PLAINS TWP. – John and Julie Helinski disagree with each other about the
proposed methadone clinic planned for 1,500 feet from their Laird Street home.
   
“I’m against it. I think it’s too close to houses,” she said.
    “Obviously it’s something that’s needed. I really don’t have many
reservations about it,” he said.
   
Their neighbors in Parsons Manor, a housing development located in Plains
Township and Wilkes-Barre, offered mixed but strong views on Wednesday. The
township’s police chief is also concerned about problems the clinic might
bring to residents and the many workers employed in the residential-commercial
area.
   
The manor has the closest homes to the proposed out-patient facility, which
would treat up to 70 heroin addicts daily. Businesses such as Altec and Trion
industries are closer to the proposed site, which houses a dialysis treatment
center.
   
Julie Helsinki, like some of her neighbors, voiced concern about how the
clinic’s proximity might affect home resale values. A 1999 state law prohibits
methadone clinics from locating within 500 feet of homes, schools and
churches.
   
Laird Street is just across state Route 315 from the Woodlands Inn &
Resort.
   
“I don’t think we at the Woodlands would be opposed to it,” Chief Executive
Officer Gary Kornfeld said Wednesday, stressing that he was offering only his
personal opinion. He said people need treatment if they are ill and it’s
unfair to differentiate among treatments.
   
“Where do you put that facility, in the middle of the woods? And how do
they get there?” Kornfeld asked.
   
Longtime Parsons Manor resident Sam Anderson said the clinic should located
in a rural setting.
   
“I don’t want it in my area,” said Anderson, a parent who has lived on
Brader Drive for 24 years. “I got young kids and I don’t want anything to do
with drug addicts.”
   
A few houses away, Carol Cierniakoski expressed thanks that a methadone
clinic might finally locate in Luzerne County. The 27-year resident said she
will do anything she can to help that effort.
   
“I think the area is desperate for it,” she said, noting that local addicts
must now drive to the closest methadone clinics in Allentown and New Jersey.

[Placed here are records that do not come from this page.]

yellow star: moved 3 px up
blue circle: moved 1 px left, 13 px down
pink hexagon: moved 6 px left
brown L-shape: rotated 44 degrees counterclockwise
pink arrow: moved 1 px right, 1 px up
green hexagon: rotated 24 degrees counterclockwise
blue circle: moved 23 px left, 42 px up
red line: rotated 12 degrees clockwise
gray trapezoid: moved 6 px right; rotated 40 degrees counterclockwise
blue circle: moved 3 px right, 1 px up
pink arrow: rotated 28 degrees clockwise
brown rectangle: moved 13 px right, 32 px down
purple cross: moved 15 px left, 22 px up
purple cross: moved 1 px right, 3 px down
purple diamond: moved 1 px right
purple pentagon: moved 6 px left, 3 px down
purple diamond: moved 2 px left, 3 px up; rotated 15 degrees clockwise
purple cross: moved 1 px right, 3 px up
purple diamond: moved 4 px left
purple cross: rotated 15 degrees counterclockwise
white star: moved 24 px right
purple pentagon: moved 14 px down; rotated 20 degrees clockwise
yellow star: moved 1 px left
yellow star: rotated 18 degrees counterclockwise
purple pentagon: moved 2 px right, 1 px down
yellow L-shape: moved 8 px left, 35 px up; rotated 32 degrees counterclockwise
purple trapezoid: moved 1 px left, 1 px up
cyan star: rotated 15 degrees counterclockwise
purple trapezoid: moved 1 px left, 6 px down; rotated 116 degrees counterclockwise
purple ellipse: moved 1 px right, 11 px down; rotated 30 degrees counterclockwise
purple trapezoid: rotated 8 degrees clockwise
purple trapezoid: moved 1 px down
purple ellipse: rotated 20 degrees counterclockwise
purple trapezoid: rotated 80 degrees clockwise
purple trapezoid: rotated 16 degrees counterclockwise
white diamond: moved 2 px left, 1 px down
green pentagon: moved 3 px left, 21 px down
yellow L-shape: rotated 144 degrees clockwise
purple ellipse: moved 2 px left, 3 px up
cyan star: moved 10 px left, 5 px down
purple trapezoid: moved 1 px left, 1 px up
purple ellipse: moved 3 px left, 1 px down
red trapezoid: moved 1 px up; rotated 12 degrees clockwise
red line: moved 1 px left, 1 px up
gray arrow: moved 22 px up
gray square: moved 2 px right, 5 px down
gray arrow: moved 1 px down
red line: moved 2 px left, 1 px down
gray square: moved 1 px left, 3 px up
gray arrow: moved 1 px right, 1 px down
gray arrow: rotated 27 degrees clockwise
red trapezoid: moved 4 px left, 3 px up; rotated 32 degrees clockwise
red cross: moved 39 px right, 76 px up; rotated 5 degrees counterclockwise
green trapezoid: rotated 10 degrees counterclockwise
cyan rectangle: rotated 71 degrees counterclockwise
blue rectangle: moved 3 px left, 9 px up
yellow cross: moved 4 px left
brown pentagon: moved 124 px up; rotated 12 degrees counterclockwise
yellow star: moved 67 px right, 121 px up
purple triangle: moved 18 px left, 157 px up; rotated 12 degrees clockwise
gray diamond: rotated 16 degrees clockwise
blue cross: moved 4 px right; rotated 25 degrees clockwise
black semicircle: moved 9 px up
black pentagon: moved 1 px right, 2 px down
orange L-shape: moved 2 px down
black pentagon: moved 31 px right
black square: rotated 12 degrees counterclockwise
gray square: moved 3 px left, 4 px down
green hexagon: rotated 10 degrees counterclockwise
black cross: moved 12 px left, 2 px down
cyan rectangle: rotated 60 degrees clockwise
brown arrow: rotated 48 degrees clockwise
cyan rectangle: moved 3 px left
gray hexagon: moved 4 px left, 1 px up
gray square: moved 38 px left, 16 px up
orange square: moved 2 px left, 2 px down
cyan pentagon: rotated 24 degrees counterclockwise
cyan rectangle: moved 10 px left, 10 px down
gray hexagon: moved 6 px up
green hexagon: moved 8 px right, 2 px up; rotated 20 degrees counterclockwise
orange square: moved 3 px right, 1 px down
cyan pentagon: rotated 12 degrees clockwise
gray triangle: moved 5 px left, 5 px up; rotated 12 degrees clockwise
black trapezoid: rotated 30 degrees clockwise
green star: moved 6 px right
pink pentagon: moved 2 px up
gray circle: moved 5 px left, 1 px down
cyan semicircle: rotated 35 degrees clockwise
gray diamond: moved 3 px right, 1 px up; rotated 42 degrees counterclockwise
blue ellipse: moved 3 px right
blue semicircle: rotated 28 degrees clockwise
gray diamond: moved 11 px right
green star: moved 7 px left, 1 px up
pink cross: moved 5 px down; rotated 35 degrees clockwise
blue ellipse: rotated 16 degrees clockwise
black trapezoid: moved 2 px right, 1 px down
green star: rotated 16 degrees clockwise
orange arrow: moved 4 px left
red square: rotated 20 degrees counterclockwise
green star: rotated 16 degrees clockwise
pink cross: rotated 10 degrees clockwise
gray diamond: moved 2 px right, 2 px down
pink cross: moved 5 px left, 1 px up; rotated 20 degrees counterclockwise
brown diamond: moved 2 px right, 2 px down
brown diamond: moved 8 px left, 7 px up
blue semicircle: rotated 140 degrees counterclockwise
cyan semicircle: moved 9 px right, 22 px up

Cierniakoski said she has firsthand knowledge of those with heroin addictions.
   
“There are kids right in your own neighborhood,” she said. Cierniakoski
said a methadone clinic here might be the only way to get rid of those who
sell drugs to children. “Nobody can say it can’t happen to their kid.”
   
Next door neighbor Mike Rushton opposes the clinic’s location and is
concerned about the patients.
   
“You don’t know what will happen with all the people flowing through the
neighborhood,” he said. Rushton’s home is located in the Wilkes-Barre portion
of the manor and he said he therefore doesn’t have much say in what happens in
Plains Township.
   
Township police Chief Ed Walsh has concerns. He acknowledged that the
clinic’s clients will be carefully controlled and the facility must follow
numerous guidelines.
   
“Who is going to control them once they leave that property?” he asked.
Walsh said many people work in the area of the proposed clinic and his concern
is for them and for residents.
   
Walsh said he is contacting police departments in Phillipsburg, N.J., and
Allentown to inquire about changes in crime rates after their methadone
clinics opened.
   
“We don’t know what we’re going to be exposed to. It’s the unknown.”